Use Case 3 - Querying data from Amazon DynamoDB and partitioned data in Amazon S3

By partitioning your data, you can restrict the amount of data scanned by each query, thus improving performance and reducing cost. Athena leverages Hive for partitioning data. You can partition your data by any key. A common practice is to partition the data based on time, often leading to a multi-level partitioning scheme. For example, a customer who has data coming in every hour might decide to partition by year, month, date, and hour. Another customer, who has data coming from many different sources but loaded one time per day, may partition by a data source identifier and date.

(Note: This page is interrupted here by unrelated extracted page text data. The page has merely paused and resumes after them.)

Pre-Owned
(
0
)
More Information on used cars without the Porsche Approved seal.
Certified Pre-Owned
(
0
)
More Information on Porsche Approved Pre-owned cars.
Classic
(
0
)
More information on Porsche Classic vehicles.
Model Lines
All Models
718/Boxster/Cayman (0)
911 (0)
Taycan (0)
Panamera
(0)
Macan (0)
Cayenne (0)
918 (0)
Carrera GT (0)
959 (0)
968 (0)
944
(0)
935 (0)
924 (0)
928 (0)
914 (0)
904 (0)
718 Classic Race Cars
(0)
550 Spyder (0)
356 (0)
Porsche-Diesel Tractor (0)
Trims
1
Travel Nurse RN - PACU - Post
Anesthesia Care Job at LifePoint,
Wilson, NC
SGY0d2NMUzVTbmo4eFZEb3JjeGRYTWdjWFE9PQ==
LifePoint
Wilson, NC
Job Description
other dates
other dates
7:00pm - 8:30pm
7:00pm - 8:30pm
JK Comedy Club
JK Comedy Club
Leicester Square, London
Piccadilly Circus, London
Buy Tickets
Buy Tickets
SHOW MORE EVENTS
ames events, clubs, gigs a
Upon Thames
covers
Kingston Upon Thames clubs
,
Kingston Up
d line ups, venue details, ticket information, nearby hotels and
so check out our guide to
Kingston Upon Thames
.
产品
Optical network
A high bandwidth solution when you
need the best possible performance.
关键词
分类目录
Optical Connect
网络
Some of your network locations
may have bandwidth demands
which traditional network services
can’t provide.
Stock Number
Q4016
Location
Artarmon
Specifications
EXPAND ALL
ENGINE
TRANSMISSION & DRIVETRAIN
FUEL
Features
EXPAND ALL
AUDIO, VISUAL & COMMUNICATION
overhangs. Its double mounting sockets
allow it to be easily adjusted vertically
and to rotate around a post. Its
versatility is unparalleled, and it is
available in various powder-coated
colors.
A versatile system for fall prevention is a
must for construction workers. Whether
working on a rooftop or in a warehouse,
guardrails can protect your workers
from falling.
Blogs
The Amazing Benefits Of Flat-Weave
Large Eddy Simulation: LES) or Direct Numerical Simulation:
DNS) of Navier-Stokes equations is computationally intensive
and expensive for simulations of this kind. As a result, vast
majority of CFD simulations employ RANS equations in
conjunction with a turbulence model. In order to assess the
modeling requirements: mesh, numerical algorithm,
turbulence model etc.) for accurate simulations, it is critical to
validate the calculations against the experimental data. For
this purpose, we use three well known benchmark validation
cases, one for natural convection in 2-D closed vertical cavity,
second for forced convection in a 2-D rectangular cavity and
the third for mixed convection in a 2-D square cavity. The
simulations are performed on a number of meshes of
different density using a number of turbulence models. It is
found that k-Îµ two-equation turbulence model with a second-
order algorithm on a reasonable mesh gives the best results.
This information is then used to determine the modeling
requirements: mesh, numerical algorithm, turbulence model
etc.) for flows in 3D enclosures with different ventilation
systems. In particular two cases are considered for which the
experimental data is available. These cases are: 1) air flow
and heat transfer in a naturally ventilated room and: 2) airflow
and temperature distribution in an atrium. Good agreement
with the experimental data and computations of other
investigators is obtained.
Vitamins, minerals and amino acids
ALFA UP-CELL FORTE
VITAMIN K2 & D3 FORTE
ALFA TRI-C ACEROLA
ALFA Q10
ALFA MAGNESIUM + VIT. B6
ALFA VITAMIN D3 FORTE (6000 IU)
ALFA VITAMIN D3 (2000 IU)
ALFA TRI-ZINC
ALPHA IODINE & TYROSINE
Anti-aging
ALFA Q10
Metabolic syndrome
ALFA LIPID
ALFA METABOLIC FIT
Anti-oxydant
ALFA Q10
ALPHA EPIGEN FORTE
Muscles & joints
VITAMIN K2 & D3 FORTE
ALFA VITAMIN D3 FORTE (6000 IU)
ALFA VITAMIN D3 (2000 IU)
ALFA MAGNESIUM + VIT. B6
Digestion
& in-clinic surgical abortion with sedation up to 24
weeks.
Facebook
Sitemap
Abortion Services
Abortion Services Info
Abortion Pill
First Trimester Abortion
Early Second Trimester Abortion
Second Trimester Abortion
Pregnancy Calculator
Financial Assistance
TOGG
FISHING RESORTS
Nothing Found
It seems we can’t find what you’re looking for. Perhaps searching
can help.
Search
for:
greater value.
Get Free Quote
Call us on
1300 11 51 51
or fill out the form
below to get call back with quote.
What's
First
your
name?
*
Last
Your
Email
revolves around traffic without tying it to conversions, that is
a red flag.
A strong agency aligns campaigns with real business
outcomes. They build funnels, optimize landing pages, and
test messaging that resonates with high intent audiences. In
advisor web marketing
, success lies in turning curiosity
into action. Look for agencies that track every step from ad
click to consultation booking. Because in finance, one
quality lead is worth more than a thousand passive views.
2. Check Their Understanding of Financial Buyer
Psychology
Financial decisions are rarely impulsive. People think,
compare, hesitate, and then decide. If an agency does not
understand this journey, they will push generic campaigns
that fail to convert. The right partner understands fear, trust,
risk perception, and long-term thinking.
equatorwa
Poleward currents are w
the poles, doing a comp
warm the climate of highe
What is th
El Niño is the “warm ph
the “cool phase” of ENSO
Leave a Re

  1. In the query pane, paste the following statement to create the NYTaxiRides table, and then choose Run Query.
CREATE EXTERNAL TABLE NYTaxiRides (
   vendorid STRING,
   pickup_datetime TIMESTAMP,
   dropoff_datetime TIMESTAMP,
   ratecode INT,
   passenger_count INT,
   trip_distance DOUBLE,
   fare_amount DOUBLE,
   total_amount DOUBLE,
   payment_type INT
   )
 PARTITIONED BY (YEAR INT, MONTH INT, TYPE string)
 STORED AS PARQUET
 LOCATION 's3://us-east-1.data-analytics/canonical/NY-Pub';
 
-- Load partitions

 MSCK REPAIR TABLE nytaxirides;

This will create a table partitioned by year,month and type. The files are already created and stored in parquet format in AWS S3.

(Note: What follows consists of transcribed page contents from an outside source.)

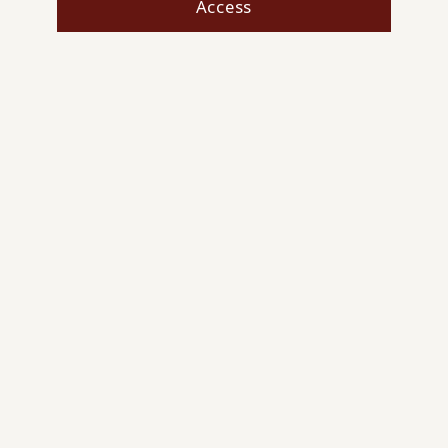
Access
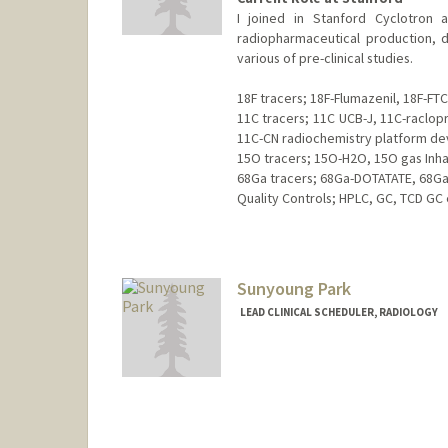
I joined in Stanford Cyclotron a
radiopharmaceutical production, d
various of pre-clinical studies.
18F tracers; 18F-Flumazenil, 18F-FTC
11C tracers; 11C UCB-J, 11C-raclop
11C-CN radiochemistry platform d
15O tracers; 15O-H2O, 15O gas Inha
68Ga tracers; 68Ga-DOTATATE, 68G
Quality Controls; HPLC, GC, TCD GC 
Contact Info
Web page:
http://web.stanfor
Sunyoung Park
LEAD CLINICAL SCHEDULER, RADIOLOGY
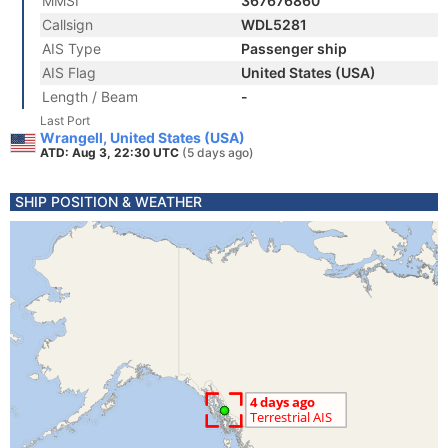
MMSI
367676860
Callsign
WDL5281
AIS Type
Passenger ship
AIS Flag
United States (USA)
Length / Beam
-
Last Port
Wrangell, United States (USA)
ATD: Aug 3, 22:30 UTC
(5 days ago)
SHIP POSITION & WEATHER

  1. Now we will perform month-wise comparison of 2016 DynamoDB data with previous year (2015) data stored in AWS S3. This is helpful in a scenario where you wish to perform trend analysis on hot data stored in DynamoDB and cold data stored in AWS S3.

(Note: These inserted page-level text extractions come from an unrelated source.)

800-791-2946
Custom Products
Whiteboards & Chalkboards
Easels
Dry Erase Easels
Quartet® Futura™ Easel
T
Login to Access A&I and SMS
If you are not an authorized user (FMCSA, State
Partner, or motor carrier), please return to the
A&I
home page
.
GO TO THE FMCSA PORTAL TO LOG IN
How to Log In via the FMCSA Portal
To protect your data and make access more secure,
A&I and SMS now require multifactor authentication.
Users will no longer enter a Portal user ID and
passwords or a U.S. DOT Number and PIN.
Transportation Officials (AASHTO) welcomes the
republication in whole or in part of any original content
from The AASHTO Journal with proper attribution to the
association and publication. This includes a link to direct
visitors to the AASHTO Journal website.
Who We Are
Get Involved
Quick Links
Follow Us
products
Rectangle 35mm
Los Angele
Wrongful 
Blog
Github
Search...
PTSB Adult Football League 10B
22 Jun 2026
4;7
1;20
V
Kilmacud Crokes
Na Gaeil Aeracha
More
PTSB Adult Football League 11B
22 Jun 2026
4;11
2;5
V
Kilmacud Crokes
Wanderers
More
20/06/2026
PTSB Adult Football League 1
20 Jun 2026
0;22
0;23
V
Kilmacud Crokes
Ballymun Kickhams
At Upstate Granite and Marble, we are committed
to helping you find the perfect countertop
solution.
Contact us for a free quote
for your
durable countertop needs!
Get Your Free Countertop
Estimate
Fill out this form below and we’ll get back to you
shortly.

Note: If you get an internal service error please run the query again.

with s3history AS 
   (SELECT YEAR,
       month,
       CASE vendorid
       WHEN '1' THEN
       1
       WHEN '2' THEN
       2
       ELSE 2
       END AS Vendor, COUNT(1) AS RideCount, sum(total_amount) AS TotalAmount, avg(total_amount) AS AverageAmount
   FROM NYTaxiRides
   WHERE total_amount > 0
   GROUP BY  (1),(2),(3)), ddbdata AS 
   (SELECT vendor_id,
       extract(year
   FROM date_parse(pickup_datetime,'%Y-%m-%dT%H:%i:%sZ')) AS year, extract(month
   FROM date_parse(pickup_datetime,'%Y-%m-%dT%H:%i:%sZ')) AS month,total_amount
   FROM ddbcatalog.default."aws-db-workshop-trips" ddb
   WHERE ddb.total_amount > 0 ), ddbcurrent AS 
   (SELECT year,
       month,
       vendor_id,count(1) as ridecount,
       sum(total_amount) AS TotalAmount,
        avg(total_amount) AS AverageAmount
   FROM ddbdata
   GROUP BY  year,month,vendor_id)
SELECT s3history.YEAR,s3history.month,
        s3history.Vendor,
        ddbcurrent.TotalAmount,
        s3history.TotalAmount "Hist-TotalAmount",
        ddbcurrent.AverageAmount,
        s3history.AverageAmount "Hist-AverageAmount",
        ddbcurrent.RideCount,
        s3history.RideCount "Hist-RideCount"
FROM s3history
JOIN ddbcurrent
   ON s3history.vendor = ddbcurrent.vendor_id
       AND s3history.month=ddbcurrent.month
WHERE s3history.YEAR = 2015
and ddbcurrent.year=2016;

Congrats!! You have successfully completed Lab 3. This concludes the workshop Labs.